Creamy Lemon and White Chocolate + Hoegaarden


Creamy Lemon

&White Chocolate

panna cotta
with caramelized banana, coriander and vanilla

(12 servings)
(Created by Alexandre Bourdeaux

- Technical advisor - CHOCOLATE ACADEMY™ centre Belgium

& Charles Nouwen - Zythologist - AB InBev





380 g milk
4p. lemon zest
60 g gelatin (rehydrated)
200 g white chocolate
380 g half whipped cream





Caramelized banana with vanilla and coriander


4 sliced bananas
400 g sugar
200 g cream
1 b. scraped vanilla bean
2 teaspoon of ground coriander

Food pairing
Wheat beer + white chocolate = a perfect marriage of flavors. This dessert has a balance that ideally reflects the characteristics of the beer. White chocolate, soft and creamy, plus lemon and ground coriander seeds are a clear reflection of Hoegaarden. The delicate notes of banana appear in the beer in a more straightforward manner, yet the overall taste remains fresh and balanced.
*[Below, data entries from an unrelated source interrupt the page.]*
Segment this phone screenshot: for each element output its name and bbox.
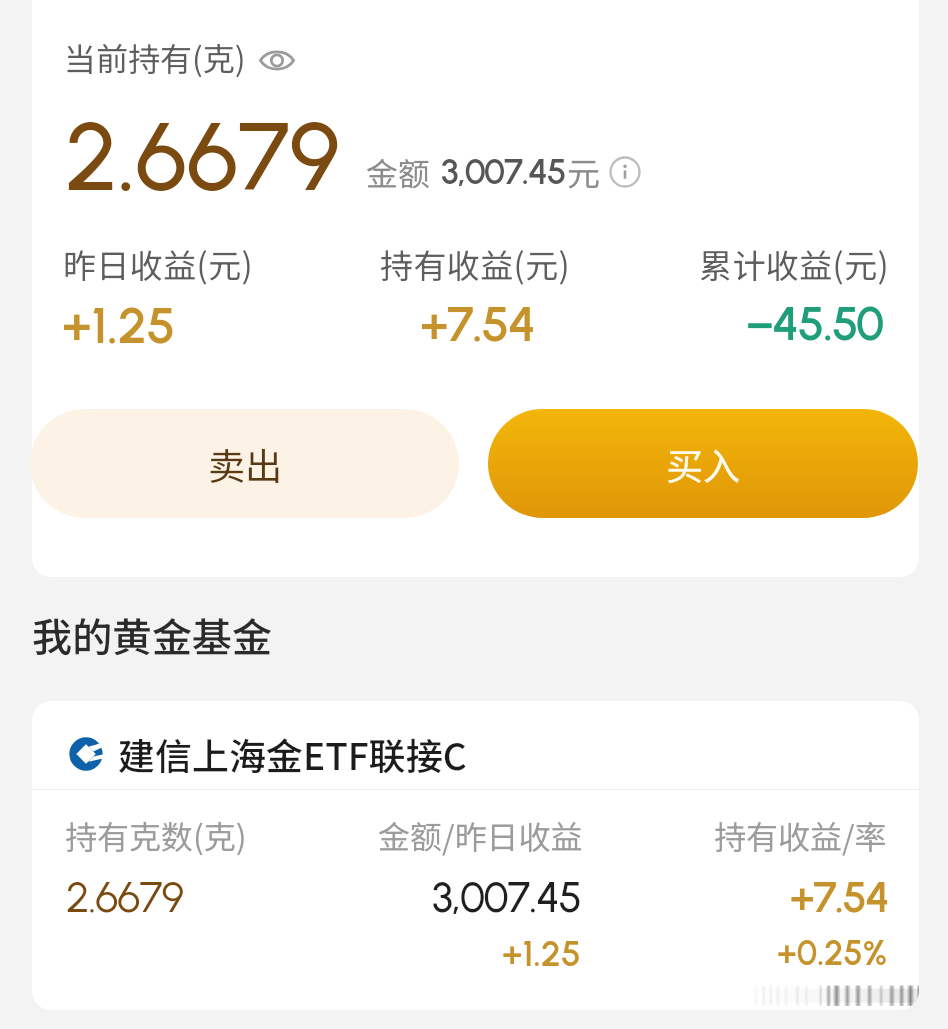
staticText: 金额/昨日收益 — [378, 812, 583, 858]
staticText: 持有克数(克) — [65, 812, 247, 858]
staticText: +0.25% — [32, 933, 887, 974]
other: Hide balance — [259, 51, 295, 70]
staticText: 金额 — [366, 149, 431, 195]
staticText: +1.25 — [62, 295, 176, 356]
button[interactable]: 买入 — [488, 409, 918, 518]
button[interactable]: 金额 — [366, 148, 641, 196]
staticText: 当前持有(克) — [64, 34, 246, 80]
staticText: 昨日收益(元) — [63, 240, 254, 288]
staticText: 2.6679 — [66, 871, 184, 923]
staticText: 3,007.45 — [441, 151, 566, 193]
staticText: −45.50 — [0, 295, 883, 351]
staticText: 持有收益/率 — [714, 812, 887, 858]
staticText: 我的黄金基金 — [32, 606, 272, 664]
staticText: 卖出 — [208, 437, 282, 491]
staticText: 累计收益(元) — [699, 240, 890, 288]
staticText: 买入 — [666, 437, 740, 491]
staticText: +1.25 — [32, 933, 581, 975]
other: Info — [609, 156, 641, 188]
staticText: 3,007.45 — [32, 872, 581, 922]
staticText: 2.6679 — [65, 99, 340, 214]
staticText: +7.54 — [420, 294, 535, 353]
staticText: +7.54 — [32, 871, 888, 923]
button[interactable]: 当前持有(克) — [64, 34, 295, 80]
button[interactable]: 卖出 — [30, 409, 459, 518]
button[interactable]: 建信上海金ETF联接C — [32, 701, 919, 1010]
staticText: 建信上海金ETF联接C — [118, 727, 467, 781]
staticText: 持有收益(元) — [380, 240, 571, 288]
staticText: 元 — [567, 148, 600, 196]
Boil the milk, remove from heat and add the lemon peel. Let it steep. Melt the white chocolate, mix in the gelatin and emulsify. When it reaches 35°C, add the cream. Pour into individual glasses and allow it to set by cooling
down in the fridge.





Boil the cream with vanilla and coriander. Make a dry caramel with the sugar,
deglaze with the cream and add the banana slices. Cook until the banana is soft, but has maintained its shape.